# INPUT DATA
####

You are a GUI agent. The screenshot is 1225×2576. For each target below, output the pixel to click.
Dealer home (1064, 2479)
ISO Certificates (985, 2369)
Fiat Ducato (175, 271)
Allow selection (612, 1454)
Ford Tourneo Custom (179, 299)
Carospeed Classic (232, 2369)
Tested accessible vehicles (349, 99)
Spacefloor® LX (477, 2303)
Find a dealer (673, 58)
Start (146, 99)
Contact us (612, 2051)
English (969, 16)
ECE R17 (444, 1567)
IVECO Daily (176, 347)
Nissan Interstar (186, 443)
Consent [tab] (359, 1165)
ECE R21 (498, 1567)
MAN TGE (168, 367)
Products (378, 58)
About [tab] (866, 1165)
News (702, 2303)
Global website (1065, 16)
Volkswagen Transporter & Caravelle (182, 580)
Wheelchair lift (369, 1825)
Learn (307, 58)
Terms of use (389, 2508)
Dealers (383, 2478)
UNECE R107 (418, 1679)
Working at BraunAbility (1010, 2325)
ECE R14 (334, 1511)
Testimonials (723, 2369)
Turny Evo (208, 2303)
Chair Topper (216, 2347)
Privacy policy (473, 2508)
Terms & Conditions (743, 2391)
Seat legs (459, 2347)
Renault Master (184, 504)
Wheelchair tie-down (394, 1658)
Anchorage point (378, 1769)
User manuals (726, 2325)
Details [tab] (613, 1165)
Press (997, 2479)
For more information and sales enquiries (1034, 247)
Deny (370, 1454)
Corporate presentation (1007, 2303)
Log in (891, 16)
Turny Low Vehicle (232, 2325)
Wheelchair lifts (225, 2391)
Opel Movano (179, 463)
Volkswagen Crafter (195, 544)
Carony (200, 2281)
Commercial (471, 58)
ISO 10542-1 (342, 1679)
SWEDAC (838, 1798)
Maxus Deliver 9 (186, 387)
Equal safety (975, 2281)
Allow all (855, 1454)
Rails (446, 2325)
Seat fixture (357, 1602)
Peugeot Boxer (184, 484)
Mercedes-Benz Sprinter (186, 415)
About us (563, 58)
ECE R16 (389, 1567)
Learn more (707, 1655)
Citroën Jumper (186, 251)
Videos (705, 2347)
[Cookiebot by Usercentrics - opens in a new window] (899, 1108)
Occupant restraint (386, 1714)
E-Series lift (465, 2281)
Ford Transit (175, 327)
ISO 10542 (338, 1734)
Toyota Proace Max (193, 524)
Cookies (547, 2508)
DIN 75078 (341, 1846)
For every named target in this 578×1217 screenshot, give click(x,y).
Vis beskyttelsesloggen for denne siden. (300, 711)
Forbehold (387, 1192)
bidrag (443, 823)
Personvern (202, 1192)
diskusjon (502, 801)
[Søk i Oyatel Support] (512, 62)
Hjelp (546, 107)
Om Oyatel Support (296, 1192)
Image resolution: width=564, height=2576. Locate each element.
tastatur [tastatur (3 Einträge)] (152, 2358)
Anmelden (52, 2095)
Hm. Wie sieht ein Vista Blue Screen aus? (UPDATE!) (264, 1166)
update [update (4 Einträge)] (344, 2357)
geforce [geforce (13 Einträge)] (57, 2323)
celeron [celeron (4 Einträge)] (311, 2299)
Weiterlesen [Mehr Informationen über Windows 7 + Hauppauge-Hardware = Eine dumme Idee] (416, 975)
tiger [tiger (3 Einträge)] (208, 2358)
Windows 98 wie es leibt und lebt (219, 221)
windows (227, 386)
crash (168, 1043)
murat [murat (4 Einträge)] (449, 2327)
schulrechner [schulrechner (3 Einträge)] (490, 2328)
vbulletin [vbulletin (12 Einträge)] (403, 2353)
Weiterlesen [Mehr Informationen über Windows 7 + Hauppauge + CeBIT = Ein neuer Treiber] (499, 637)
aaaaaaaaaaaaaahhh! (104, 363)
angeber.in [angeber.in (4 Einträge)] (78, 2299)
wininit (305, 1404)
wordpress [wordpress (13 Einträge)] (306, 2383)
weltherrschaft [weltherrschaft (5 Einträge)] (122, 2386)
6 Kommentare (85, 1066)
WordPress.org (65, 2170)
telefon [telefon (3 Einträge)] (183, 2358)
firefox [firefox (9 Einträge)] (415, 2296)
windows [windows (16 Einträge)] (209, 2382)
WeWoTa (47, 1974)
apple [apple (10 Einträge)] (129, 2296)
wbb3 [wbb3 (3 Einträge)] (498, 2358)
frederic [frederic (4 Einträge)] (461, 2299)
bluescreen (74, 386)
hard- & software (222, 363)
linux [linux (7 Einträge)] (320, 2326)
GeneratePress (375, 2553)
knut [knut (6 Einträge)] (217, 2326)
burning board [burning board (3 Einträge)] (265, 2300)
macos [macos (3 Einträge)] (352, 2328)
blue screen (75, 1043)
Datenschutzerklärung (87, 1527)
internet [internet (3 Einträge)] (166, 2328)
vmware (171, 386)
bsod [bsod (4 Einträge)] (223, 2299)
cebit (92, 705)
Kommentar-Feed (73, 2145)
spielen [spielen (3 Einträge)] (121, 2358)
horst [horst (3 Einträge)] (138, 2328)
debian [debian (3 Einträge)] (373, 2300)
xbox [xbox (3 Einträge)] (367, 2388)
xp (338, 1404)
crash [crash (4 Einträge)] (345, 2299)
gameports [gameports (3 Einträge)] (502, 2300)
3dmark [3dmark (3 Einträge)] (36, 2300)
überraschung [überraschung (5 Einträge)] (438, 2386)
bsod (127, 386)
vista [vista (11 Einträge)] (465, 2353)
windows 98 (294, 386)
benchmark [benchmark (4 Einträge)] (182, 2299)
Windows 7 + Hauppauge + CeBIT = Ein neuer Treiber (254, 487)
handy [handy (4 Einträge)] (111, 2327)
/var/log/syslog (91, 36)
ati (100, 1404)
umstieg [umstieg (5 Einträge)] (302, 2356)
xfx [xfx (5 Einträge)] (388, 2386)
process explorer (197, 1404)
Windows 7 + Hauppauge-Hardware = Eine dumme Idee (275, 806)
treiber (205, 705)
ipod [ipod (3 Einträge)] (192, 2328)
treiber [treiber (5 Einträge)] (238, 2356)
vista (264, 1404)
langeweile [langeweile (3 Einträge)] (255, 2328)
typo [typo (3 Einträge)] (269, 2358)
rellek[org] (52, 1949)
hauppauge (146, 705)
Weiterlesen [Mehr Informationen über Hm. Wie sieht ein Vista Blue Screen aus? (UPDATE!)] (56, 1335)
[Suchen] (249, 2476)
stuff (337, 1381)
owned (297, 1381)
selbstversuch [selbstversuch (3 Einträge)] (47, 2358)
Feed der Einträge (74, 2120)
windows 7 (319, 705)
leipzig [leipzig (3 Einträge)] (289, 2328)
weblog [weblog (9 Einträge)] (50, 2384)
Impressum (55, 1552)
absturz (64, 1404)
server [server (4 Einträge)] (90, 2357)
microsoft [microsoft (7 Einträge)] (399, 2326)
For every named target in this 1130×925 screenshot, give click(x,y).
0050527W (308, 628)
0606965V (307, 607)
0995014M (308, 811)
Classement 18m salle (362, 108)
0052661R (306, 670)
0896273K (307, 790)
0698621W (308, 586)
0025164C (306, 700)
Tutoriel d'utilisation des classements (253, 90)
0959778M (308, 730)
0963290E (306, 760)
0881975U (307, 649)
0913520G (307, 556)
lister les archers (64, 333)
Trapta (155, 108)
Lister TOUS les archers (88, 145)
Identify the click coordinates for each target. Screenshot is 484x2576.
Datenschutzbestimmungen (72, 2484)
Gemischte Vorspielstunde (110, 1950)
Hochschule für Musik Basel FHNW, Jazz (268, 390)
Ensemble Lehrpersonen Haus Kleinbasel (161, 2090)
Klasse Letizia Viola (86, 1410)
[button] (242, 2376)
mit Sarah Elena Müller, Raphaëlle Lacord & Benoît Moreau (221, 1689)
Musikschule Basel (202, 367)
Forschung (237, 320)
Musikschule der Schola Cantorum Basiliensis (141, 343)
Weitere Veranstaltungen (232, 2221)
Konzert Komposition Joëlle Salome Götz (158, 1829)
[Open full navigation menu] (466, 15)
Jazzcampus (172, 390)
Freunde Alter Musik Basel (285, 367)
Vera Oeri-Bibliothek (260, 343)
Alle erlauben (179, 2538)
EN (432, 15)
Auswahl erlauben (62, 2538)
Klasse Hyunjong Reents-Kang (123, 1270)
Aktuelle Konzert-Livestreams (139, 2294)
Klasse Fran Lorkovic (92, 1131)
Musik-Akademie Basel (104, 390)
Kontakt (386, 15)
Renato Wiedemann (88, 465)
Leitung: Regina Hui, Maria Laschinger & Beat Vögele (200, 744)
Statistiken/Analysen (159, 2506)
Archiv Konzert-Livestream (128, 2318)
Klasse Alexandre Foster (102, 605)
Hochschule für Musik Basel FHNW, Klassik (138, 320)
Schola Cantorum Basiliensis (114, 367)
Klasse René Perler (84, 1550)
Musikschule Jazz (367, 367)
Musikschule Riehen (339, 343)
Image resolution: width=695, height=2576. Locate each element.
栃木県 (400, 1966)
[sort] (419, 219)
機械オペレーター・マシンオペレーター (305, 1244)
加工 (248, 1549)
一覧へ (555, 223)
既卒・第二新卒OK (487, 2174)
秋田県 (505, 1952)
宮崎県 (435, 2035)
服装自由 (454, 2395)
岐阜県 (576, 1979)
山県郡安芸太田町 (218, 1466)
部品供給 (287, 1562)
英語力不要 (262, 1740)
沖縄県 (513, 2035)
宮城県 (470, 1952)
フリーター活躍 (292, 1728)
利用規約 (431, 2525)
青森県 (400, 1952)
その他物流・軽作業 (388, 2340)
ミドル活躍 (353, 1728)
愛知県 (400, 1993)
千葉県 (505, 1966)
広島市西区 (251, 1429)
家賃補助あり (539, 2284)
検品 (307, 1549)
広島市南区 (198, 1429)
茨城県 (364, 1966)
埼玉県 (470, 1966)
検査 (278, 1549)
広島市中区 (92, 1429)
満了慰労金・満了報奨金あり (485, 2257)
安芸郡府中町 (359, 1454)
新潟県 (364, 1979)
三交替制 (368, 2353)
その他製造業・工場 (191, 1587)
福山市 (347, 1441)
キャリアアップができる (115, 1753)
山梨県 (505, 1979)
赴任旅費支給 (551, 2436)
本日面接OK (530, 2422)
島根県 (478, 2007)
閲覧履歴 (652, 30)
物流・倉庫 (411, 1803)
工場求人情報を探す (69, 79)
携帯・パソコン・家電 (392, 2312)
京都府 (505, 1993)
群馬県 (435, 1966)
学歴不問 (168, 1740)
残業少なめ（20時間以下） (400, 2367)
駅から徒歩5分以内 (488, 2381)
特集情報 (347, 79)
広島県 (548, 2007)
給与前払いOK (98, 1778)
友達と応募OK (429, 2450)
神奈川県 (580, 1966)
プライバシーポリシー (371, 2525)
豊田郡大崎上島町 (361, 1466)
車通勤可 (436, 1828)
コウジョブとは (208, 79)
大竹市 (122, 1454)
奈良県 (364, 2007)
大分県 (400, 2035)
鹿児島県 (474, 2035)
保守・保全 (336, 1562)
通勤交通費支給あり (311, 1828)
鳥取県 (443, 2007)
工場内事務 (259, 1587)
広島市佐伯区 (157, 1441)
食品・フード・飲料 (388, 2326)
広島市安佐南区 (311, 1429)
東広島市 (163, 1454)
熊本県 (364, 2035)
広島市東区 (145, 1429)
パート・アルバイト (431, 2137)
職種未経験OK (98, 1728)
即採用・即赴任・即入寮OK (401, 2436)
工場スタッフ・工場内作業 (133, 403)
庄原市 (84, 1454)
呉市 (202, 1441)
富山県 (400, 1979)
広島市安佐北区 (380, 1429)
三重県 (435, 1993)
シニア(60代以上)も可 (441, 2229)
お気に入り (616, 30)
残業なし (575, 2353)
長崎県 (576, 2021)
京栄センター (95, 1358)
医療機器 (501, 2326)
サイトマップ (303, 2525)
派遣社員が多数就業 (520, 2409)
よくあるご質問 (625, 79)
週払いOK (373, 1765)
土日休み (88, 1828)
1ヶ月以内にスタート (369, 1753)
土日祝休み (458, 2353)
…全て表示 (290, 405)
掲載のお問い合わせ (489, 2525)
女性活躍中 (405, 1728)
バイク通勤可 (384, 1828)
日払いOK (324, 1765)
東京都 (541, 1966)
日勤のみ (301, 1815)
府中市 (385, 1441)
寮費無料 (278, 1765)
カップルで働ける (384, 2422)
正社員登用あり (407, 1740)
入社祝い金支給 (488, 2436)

####

# ASSIGNMENT
Your answer should be the exact lines above from the one with "家賃補助あり (539, 2284)" through the one with "携帯・パソコン・家電 (392, 2312)", both included, and nothing besides.

# YOUR SOLUTION
家賃補助あり (539, 2284)
検品 (307, 1549)
広島市南区 (198, 1429)
茨城県 (364, 1966)
埼玉県 (470, 1966)
検査 (278, 1549)
広島市中区 (92, 1429)
満了慰労金・満了報奨金あり (485, 2257)
安芸郡府中町 (359, 1454)
新潟県 (364, 1979)
三交替制 (368, 2353)
その他製造業・工場 (191, 1587)
福山市 (347, 1441)
キャリアアップができる (115, 1753)
山梨県 (505, 1979)
赴任旅費支給 (551, 2436)
本日面接OK (530, 2422)
島根県 (478, 2007)
閲覧履歴 (652, 30)
物流・倉庫 (411, 1803)
工場求人情報を探す (69, 79)
携帯・パソコン・家電 (392, 2312)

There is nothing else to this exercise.